NVIDIA (NVDA 0.76%) introduced a new autonomous vehicle safety simulator, called Drive Constellation, at the company's recent GTC 2018 conference that NVIDIA says will bring "extensive testing and validation" to autonomous vehicles.

The cloud-based system uses photorealistic simulations that can run tests on an autonomous vehicle's sensors, cameras, lidar, and radar in virtual worlds, which allows NVIDIA to see how they'll perform in specific scenarios and under extreme conditions. The Drive Constellation software pairs with NVIDIA's Drive Pegasus AI computer to simulate driving data like rainstorms and snowstorms, blinding glare, varying road conditions, and potentially dangerous driving scenarios.

Cars on a road with green circles around them.

Image source: Getty Images.

"With virtual simulation, we can increase the robustness of our algorithms by testing on billions of miles of custom scenarios and rare corner cases, all in a fraction of the time and cost it would take to do so on physical roads." Rob Csongor, vice president and general manager of automotive at NVIDIA, said in statement.  

DRIVE Constellation will be available to a select group NVIDIA's partners beginning in the third quarter of this year, and the announcement comes just weeks after one of Uber's autonomous vehicles killed a pedestrian in Tempe, Arizona.

A lot of work still needs to be done

While there's lots of talk about how driverless cars will improve transportation and eventually make our lives safer, we're still decades away from seeing autonomous vehicles everywhere. The recent fatality involving a self-driving Uber vehicle is one of the main reasons why.

Uber tests its autonomous vehicles, which use some of NVIDIA's tech, in the real world just like many other tech companies, and last month one of its vehicles failed to stop for a woman who had walked in front of the vehicle at night. Uber, NVIDIA, and other companies testing driverless car tech have suspended their vehicle tests for now.
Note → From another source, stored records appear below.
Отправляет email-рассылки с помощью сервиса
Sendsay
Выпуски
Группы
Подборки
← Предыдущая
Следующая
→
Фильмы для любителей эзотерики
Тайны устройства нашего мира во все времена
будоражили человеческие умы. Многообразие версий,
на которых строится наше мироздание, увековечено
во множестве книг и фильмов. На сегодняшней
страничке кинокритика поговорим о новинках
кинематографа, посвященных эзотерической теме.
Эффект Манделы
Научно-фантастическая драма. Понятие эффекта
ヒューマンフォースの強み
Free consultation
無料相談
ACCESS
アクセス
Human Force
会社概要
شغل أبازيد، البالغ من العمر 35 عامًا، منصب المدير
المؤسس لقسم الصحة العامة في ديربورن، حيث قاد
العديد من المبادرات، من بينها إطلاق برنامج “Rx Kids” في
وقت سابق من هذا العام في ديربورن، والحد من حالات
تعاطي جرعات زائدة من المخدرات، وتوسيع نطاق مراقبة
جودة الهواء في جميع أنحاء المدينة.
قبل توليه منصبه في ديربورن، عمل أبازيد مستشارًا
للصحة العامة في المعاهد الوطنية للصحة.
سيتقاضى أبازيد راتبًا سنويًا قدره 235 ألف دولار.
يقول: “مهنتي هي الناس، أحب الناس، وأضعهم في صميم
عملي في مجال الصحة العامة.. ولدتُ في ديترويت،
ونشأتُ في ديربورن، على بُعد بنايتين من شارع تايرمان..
The Tempe police have said the accident may not have been avoidable, even if a human driver was controlling the vehicle, because it was at night and the woman walked out from the shadows directly into the path of the car.

But in order to prove that they're doing everything they can to make the public safe during autonomous vehicle testing, driverless car companies need software like Drive Constellation. Constellation will allow for billions of miles to be driven in a simulated environment, similar to how Waymo has racked up 2.7 billion miles of driving in a virtual environment.

A pivotal point

NVIDIA and other tech companies and automakers are looking to driverless cars as a huge opportunity. NVIDIA, for its part, believes its total addressable market for driverless cars will reach $8 billion by 2025. But companies are essentially self-regulating themselves right now and there aren't many specific laws or rules for companies to follow. About 40 states have some laws in place, but they vary wildly, and the National Highway Traffic Safety Administration hasn't established well-defined federal rules.
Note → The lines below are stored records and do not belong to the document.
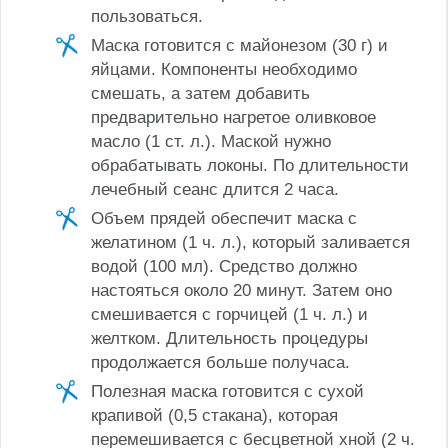
пользоваться.
Маска готовится с майонезом (30 г) и
яйцами. Компоненты необходимо
смешать, а затем добавить
предварительно нагретое оливковое
масло (1 ст. л.). Маской нужно
обрабатывать локоны. По длительности
лечебный сеанс длится 2 часа.
Объем прядей обеспечит маска с
желатином (1 ч. л.), который заливается
водой (100 мл). Средство должно
настояться около 20 минут. Затем оно
смешивается с горчицей (1 ч. л.) и
желтком. Длительность процедуры
продолжается больше получаса.
Полезная маска готовится с сухой
крапивой (0,5 стакана), которая
перемешивается с бесцветной хной (2 ч.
That makes Drive Constellation all the more important for NVIDIA as it plans to capitalize on the growing semi-autonomous and autonomous vehicle markets. In many ways, Alphabet's Waymo has become the standard for virtual and real-world testing, and NVIDIA needs to show that it can do the same.

NVIDIA investors should remember that it's still the wild west when it comes to driverless cars, and NVIDIA's benefit from this market is still very small. In the fourth quarter of 2018, the company only made about 4.5% of its total sales from its automotive segment.

Stricter government regulations for driverless cars are likely on their way, and that's a good thing, but it's also good to see that NVIDIA's making its own move to improve its software and hardware before it hits the streets. That's not only good for NVIDIA's long-term driverless car plans, but better for the public as well.